I get it, you have to do something between songs, and so you usually just start talking. The key is to remember to stop talking and start playing music again. There's a reason why there are so few great musical storytellers and truly funny comedic musicians, and if you're not Elvis Costello or Zach Galifinakis, just stop. Just introduce your songs or your bandmates. If you pick a different approach, you might end up sounding like 45 minutes of Kiss's Paul Stanley, like this.

When I look at my two lists as a whole, I see how large, overarching and meaningful the positives are, as well as how trivial and silly the negatives can seem in comparison. But the truth is, trivial stuff can ruin an experience, or make me hesitate to commit my time and energy to your future shows.

What does it look like when live music goes well in our city? In 2010, along with a roomful of really nice people, I saw a great concert that embodied almost all of the pros and - perhaps most importantly - none of the cons on this list. Dean & Britta performed 13 Most Beautiful...Songs for Andy Warhol's Screen Tests at the Toby. Dean & Britta's songs were originally commissioned by the Warhol Museum, and the concert was hosted by the IMA as a companion event to their Andy Warhol exhibit.

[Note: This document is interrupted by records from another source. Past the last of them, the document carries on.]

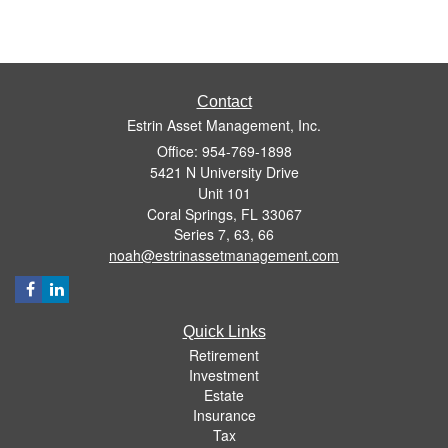
Contact
Estrin Asset Management, Inc.
Office: 954-769-1898
5421 N University Drive
Unit 101
Coral Springs,
FL
33067
Series 7, 63, 66
noah@estrinassetmanagement.com
Quick Links
Retirement
Investment
Estate
Insurance
Tax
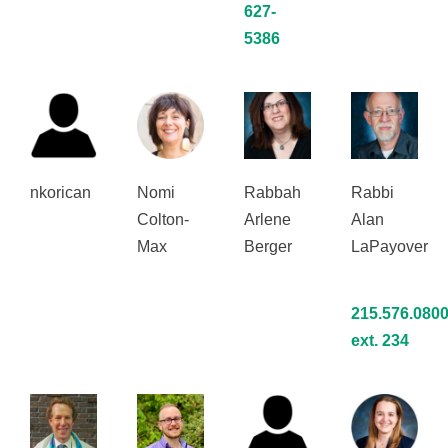
627-
5386
nkorican
Nomi
Rabbah
Rabbi
Colton-
Arlene
Alan
Max
Berger
LaPayover
215.576.080
ext. 234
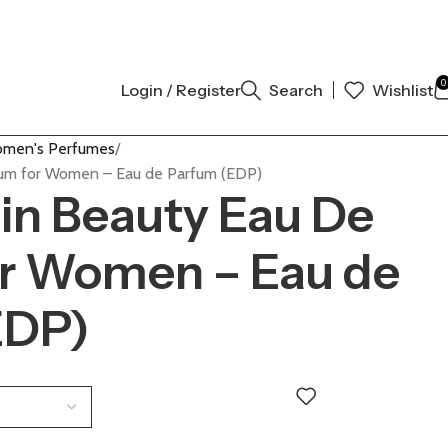
 AUTHENTIC | ORDER NOW
0
Login / Register
Search
Wishlist
men's Perfumes
rfum for Women – Eau de Parfum (EDP)
ein Beauty Eau De
or Women – Eau de
EDP)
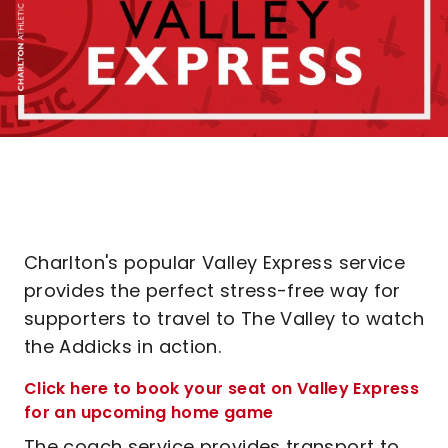
Charlton's popular Valley Express service
provides the perfect stress-free way for
supporters to travel to The Valley to watch
the Addicks in action.
Click here to book your seat on Valley Express
for an upcoming home game
The coach service provides transport to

The space was different than the average show experience - the floor wasn't sticky and the room was impeccably clean - and it started before the average elementary schooler's bedtime. But more than that, behind the band, Andy Warhol's screen tests flickered in black and white, elevating the music just as much as the music brought another emotional layer to the images. Each song had just a quick moment of introduction, with brief anecdotes about the individuals featured in the screen tests, and everyone there was really happy. That was a good show.